Find every line below where the string "Pathologique" shows up, and copy those lines.
***
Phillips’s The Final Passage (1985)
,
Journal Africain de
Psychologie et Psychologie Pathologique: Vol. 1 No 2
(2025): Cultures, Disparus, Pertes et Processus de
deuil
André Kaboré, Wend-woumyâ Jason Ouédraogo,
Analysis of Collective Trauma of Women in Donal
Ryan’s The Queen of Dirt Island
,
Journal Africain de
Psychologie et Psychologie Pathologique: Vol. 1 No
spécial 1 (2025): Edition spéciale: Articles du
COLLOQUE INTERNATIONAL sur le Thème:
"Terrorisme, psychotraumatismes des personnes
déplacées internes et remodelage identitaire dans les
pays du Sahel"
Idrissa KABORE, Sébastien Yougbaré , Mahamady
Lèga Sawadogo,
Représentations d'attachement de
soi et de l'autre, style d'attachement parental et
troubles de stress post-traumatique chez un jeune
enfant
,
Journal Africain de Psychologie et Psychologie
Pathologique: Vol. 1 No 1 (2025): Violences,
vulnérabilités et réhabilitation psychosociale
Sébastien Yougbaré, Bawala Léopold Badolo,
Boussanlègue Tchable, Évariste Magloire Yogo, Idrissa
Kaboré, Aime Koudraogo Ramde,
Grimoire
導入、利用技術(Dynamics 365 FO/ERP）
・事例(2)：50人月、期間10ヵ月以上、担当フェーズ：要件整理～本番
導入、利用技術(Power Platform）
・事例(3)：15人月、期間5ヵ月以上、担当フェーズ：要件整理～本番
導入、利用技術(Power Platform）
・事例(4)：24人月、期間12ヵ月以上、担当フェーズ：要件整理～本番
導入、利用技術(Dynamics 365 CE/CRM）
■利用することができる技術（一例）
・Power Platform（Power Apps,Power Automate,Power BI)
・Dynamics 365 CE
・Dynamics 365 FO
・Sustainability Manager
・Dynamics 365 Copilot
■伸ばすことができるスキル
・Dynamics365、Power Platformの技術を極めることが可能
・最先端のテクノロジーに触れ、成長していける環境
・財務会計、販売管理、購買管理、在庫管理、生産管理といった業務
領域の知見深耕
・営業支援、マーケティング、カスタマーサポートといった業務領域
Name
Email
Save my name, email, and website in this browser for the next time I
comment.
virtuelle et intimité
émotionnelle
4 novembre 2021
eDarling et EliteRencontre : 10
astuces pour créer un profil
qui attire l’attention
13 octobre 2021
***
**Answer for this exercise**
Psychologie et Psychologie Pathologique: Vol. 1 No 2
Psychologie et Psychologie Pathologique: Vol. 1 No
Pathologique: Vol. 1 No 1 (2025): Violences,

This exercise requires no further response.